> **TASK ITEM**:
If any record holds an image, omit the image and print the rest exactly.

/---

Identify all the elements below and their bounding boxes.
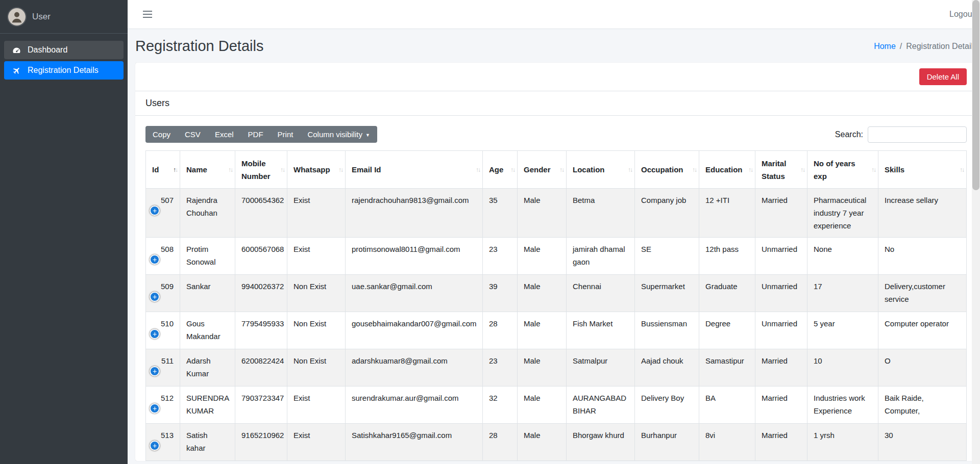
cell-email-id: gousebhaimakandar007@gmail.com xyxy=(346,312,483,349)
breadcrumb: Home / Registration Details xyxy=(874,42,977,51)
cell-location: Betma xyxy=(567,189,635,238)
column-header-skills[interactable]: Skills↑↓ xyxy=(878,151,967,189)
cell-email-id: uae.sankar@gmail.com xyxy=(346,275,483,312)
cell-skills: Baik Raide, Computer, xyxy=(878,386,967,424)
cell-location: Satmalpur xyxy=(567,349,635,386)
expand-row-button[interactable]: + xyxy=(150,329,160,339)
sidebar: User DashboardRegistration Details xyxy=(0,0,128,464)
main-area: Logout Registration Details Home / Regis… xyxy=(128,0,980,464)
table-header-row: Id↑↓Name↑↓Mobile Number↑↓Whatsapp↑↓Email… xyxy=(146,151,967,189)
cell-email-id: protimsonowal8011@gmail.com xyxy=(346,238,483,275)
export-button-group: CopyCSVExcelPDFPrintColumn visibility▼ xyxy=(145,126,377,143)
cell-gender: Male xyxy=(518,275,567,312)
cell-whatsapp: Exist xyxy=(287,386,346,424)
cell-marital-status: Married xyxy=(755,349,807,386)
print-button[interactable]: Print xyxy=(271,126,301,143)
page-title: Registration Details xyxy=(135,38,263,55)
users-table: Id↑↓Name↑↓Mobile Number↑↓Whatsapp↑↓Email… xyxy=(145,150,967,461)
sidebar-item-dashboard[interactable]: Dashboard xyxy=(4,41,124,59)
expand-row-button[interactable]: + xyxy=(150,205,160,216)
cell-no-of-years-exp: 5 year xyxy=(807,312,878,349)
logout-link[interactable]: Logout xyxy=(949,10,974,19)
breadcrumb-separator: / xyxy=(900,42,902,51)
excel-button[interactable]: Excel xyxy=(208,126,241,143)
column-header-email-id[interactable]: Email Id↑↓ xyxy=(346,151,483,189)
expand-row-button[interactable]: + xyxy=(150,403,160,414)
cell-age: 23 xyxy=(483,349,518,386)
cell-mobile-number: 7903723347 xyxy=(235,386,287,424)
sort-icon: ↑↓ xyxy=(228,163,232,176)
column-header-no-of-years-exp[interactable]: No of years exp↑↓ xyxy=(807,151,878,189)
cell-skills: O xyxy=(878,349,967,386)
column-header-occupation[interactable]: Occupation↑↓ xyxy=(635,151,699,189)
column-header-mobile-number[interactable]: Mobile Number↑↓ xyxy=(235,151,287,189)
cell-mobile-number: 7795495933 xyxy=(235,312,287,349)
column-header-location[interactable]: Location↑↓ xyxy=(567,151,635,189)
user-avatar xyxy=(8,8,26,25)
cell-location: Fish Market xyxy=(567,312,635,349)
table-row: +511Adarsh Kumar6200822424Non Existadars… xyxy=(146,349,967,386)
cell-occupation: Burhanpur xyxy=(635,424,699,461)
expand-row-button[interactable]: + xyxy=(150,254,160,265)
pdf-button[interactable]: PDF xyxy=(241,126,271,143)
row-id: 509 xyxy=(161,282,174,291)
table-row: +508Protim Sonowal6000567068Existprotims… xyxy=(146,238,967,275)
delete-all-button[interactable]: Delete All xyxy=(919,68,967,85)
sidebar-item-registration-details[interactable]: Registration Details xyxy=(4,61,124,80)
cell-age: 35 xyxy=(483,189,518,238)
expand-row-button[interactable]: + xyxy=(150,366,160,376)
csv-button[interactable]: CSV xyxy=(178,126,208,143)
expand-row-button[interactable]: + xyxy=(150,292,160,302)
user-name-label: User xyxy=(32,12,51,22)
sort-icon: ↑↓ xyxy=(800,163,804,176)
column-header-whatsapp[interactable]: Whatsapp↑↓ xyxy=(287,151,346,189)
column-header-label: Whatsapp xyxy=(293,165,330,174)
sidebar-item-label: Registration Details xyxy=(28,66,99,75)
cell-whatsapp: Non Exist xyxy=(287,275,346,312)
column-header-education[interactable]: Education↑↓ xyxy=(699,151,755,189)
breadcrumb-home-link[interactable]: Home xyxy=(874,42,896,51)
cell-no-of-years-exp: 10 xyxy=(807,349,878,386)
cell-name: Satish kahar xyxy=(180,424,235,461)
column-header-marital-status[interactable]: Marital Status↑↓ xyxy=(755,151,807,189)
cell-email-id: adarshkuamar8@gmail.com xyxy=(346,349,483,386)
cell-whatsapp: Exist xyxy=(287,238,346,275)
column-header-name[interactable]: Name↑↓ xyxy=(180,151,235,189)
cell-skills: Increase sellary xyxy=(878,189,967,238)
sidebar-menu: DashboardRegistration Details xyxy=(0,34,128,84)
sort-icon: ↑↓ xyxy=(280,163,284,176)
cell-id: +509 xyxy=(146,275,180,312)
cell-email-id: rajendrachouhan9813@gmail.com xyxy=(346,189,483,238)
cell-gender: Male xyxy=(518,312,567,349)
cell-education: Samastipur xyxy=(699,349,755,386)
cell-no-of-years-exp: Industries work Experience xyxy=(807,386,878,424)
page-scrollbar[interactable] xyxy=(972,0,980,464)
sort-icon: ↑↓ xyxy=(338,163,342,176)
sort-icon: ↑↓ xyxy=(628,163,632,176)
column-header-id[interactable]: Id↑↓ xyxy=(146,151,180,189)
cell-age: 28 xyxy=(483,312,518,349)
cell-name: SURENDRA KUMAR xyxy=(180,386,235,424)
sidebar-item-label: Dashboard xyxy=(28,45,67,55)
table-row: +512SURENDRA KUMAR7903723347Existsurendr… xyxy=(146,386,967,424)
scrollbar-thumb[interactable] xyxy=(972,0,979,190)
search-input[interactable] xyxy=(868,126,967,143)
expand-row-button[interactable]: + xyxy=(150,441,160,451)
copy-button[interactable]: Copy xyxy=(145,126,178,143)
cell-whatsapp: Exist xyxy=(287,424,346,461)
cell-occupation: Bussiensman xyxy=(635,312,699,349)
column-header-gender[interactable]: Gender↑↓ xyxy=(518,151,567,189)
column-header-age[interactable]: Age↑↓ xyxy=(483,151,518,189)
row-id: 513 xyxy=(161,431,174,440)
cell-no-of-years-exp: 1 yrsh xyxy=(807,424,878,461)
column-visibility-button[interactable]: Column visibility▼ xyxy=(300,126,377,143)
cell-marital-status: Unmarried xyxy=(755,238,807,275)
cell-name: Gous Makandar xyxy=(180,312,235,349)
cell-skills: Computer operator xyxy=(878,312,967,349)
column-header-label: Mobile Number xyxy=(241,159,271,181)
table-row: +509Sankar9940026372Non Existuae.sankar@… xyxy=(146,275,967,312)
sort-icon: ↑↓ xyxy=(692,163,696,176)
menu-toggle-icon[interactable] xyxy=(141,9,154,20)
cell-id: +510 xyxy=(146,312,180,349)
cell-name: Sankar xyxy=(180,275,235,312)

\---

> **WRITTEN ANSWER**:
Identify all the elements below and their bounding boxes.
cell-email-id: gousebhaimakandar007@gmail.com xyxy=(346,312,483,349)
breadcrumb: Home / Registration Details xyxy=(874,42,977,51)
cell-location: Betma xyxy=(567,189,635,238)
column-header-skills[interactable]: Skills↑↓ xyxy=(878,151,967,189)
cell-email-id: uae.sankar@gmail.com xyxy=(346,275,483,312)
cell-skills: Baik Raide, Computer, xyxy=(878,386,967,424)
cell-location: Satmalpur xyxy=(567,349,635,386)
expand-row-button[interactable]: + xyxy=(150,329,160,339)
sidebar: User DashboardRegistration Details xyxy=(0,0,128,464)
main-area: Logout Registration Details Home / Regis… xyxy=(128,0,980,464)
table-header-row: Id↑↓Name↑↓Mobile Number↑↓Whatsapp↑↓Email… xyxy=(146,151,967,189)
cell-email-id: protimsonowal8011@gmail.com xyxy=(346,238,483,275)
export-button-group: CopyCSVExcelPDFPrintColumn visibility▼ xyxy=(145,126,377,143)
cell-gender: Male xyxy=(518,275,567,312)
cell-whatsapp: Exist xyxy=(287,386,346,424)
cell-marital-status: Married xyxy=(755,349,807,386)
print-button[interactable]: Print xyxy=(271,126,301,143)
page-title: Registration Details xyxy=(135,38,263,55)
users-table: Id↑↓Name↑↓Mobile Number↑↓Whatsapp↑↓Email… xyxy=(145,150,967,461)
sidebar-item-dashboard[interactable]: Dashboard xyxy=(4,41,124,59)
expand-row-button[interactable]: + xyxy=(150,205,160,216)
cell-no-of-years-exp: 5 year xyxy=(807,312,878,349)
logout-link[interactable]: Logout xyxy=(949,10,974,19)
breadcrumb-separator: / xyxy=(900,42,902,51)
excel-button[interactable]: Excel xyxy=(208,126,241,143)
column-header-email-id[interactable]: Email Id↑↓ xyxy=(346,151,483,189)
expand-row-button[interactable]: + xyxy=(150,403,160,414)
cell-age: 23 xyxy=(483,349,518,386)
cell-mobile-number: 7903723347 xyxy=(235,386,287,424)
sort-icon: ↑↓ xyxy=(228,163,232,176)
column-header-no-of-years-exp[interactable]: No of years exp↑↓ xyxy=(807,151,878,189)
cell-skills: O xyxy=(878,349,967,386)
column-header-occupation[interactable]: Occupation↑↓ xyxy=(635,151,699,189)
column-header-mobile-number[interactable]: Mobile Number↑↓ xyxy=(235,151,287,189)
cell-mobile-number: 7795495933 xyxy=(235,312,287,349)
column-header-location[interactable]: Location↑↓ xyxy=(567,151,635,189)
user-avatar xyxy=(8,8,26,25)
cell-location: Fish Market xyxy=(567,312,635,349)
table-row: +511Adarsh Kumar6200822424Non Existadars… xyxy=(146,349,967,386)
cell-occupation: Burhanpur xyxy=(635,424,699,461)
expand-row-button[interactable]: + xyxy=(150,254,160,265)
pdf-button[interactable]: PDF xyxy=(241,126,271,143)
row-id: 509 xyxy=(161,282,174,291)
table-row: +508Protim Sonowal6000567068Existprotims… xyxy=(146,238,967,275)
delete-all-button[interactable]: Delete All xyxy=(919,68,967,85)
sidebar-item-registration-details[interactable]: Registration Details xyxy=(4,61,124,80)
cell-age: 35 xyxy=(483,189,518,238)
expand-row-button[interactable]: + xyxy=(150,366,160,376)
csv-button[interactable]: CSV xyxy=(178,126,208,143)
expand-row-button[interactable]: + xyxy=(150,292,160,302)
user-name-label: User xyxy=(32,12,51,22)
sort-icon: ↑↓ xyxy=(800,163,804,176)
column-header-whatsapp[interactable]: Whatsapp↑↓ xyxy=(287,151,346,189)
column-header-label: Whatsapp xyxy=(293,165,330,174)
sidebar-item-label: Registration Details xyxy=(28,66,99,75)
cell-whatsapp: Non Exist xyxy=(287,275,346,312)
column-header-education[interactable]: Education↑↓ xyxy=(699,151,755,189)
breadcrumb-home-link[interactable]: Home xyxy=(874,42,896,51)
cell-no-of-years-exp: 10 xyxy=(807,349,878,386)
cell-name: Satish kahar xyxy=(180,424,235,461)
column-header-marital-status[interactable]: Marital Status↑↓ xyxy=(755,151,807,189)
cell-email-id: adarshkuamar8@gmail.com xyxy=(346,349,483,386)
cell-whatsapp: Exist xyxy=(287,238,346,275)
column-header-name[interactable]: Name↑↓ xyxy=(180,151,235,189)
cell-skills: Increase sellary xyxy=(878,189,967,238)
sidebar-menu: DashboardRegistration Details xyxy=(0,34,128,84)
sort-icon: ↑↓ xyxy=(280,163,284,176)
cell-id: +509 xyxy=(146,275,180,312)
cell-email-id: rajendrachouhan9813@gmail.com xyxy=(346,189,483,238)
cell-gender: Male xyxy=(518,312,567,349)
cell-education: Samastipur xyxy=(699,349,755,386)
cell-no-of-years-exp: Industries work Experience xyxy=(807,386,878,424)
page-scrollbar[interactable] xyxy=(972,0,980,464)
sort-icon: ↑↓ xyxy=(338,163,342,176)
sort-icon: ↑↓ xyxy=(628,163,632,176)
column-header-id[interactable]: Id↑↓ xyxy=(146,151,180,189)
cell-age: 28 xyxy=(483,312,518,349)
cell-name: SURENDRA KUMAR xyxy=(180,386,235,424)
sidebar-item-label: Dashboard xyxy=(28,45,67,55)
table-row: +512SURENDRA KUMAR7903723347Existsurendr… xyxy=(146,386,967,424)
scrollbar-thumb[interactable] xyxy=(972,0,979,190)
search-input[interactable] xyxy=(868,126,967,143)
expand-row-button[interactable]: + xyxy=(150,441,160,451)
copy-button[interactable]: Copy xyxy=(145,126,178,143)
cell-whatsapp: Exist xyxy=(287,424,346,461)
cell-occupation: Bussiensman xyxy=(635,312,699,349)
column-header-gender[interactable]: Gender↑↓ xyxy=(518,151,567,189)
column-header-age[interactable]: Age↑↓ xyxy=(483,151,518,189)
row-id: 513 xyxy=(161,431,174,440)
cell-no-of-years-exp: 1 yrsh xyxy=(807,424,878,461)
column-visibility-button[interactable]: Column visibility▼ xyxy=(300,126,377,143)
cell-marital-status: Unmarried xyxy=(755,238,807,275)
cell-name: Gous Makandar xyxy=(180,312,235,349)
cell-skills: Computer operator xyxy=(878,312,967,349)
column-header-label: Mobile Number xyxy=(241,159,271,181)
table-row: +509Sankar9940026372Non Existuae.sankar@… xyxy=(146,275,967,312)
sort-icon: ↑↓ xyxy=(692,163,696,176)
menu-toggle-icon[interactable] xyxy=(141,9,154,20)
cell-id: +510 xyxy=(146,312,180,349)
cell-name: Sankar xyxy=(180,275,235,312)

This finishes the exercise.